Mar 23, 2026 · 22 min read · GPU Programming

Debugging and profiling CUDA programs

In this series (28 parts)

Prerequisites

This article builds on shared memory concepts from the previous post. You should be comfortable writing kernels that use __shared__ memory, understand thread/block indexing, and know the basics of warp execution. Everything here targets CUDA Toolkit 12+ and Nsight tools.
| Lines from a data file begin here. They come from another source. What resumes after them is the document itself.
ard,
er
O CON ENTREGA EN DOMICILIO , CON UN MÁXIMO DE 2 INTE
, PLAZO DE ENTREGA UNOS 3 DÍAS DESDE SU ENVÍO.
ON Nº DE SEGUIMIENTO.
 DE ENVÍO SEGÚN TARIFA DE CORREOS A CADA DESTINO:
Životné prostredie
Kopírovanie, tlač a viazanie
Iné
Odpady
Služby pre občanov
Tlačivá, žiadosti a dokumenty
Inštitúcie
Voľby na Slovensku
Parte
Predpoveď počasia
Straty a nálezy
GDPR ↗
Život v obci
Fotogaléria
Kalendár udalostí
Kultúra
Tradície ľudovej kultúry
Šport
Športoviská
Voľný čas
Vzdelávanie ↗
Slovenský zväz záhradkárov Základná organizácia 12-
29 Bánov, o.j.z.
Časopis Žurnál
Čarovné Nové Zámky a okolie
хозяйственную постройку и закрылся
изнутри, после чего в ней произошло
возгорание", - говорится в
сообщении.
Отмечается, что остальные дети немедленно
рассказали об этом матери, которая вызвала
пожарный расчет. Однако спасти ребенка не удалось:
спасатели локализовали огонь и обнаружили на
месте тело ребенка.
The debugging and profiling workflow

Most CUDA bugs are silent. The kernel launches, returns no error, and writes garbage to your output buffer. The GPU does not segfault in the way a CPU program does. You need a systematic workflow: compile with debug flags, run with sanitizers, check every API return code, then profile to find the actual bottleneck.

graph LR
  A["Compile
nvcc -G -lineinfo"] --> B["Run with
compute-sanitizer"]
  B --> C["Check API
return codes"]
  C --> D["Profile with
Nsight Systems"]
  D --> E["Deep-dive with
Nsight Compute"]
  E --> F["Optimize kernel"]
  F --> B

  style A fill:#2d6a4f,stroke:#1b4332,color:#fff
  style B fill:#40916c,stroke:#2d6a4f,color:#fff
  style C fill:#52b788,stroke:#40916c,color:#fff
  style D fill:#f4a261,stroke:#e76f51,color:#000
  style E fill:#e76f51,stroke:#d62828,color:#fff
  style F fill:#d62828,stroke:#9b2226,color:#fff

This loop is the core of GPU development. You will cycle through it dozens of times per kernel.

Common CUDA bugs

Wrong thread indexing

The single most common bug. You compute a global thread index, but the formula does not match your launch configuration. The kernel silently reads and writes out-of-bounds memory.

// BUG: forgot blockDim.x in the index calculation
int idx = blockIdx.x + threadIdx.x;  // wrong
int idx = blockIdx.x * blockDim.x + threadIdx.x;  // correct

A one-character typo (+ vs *) produces results that look plausible for small inputs and fail catastrophically on large ones.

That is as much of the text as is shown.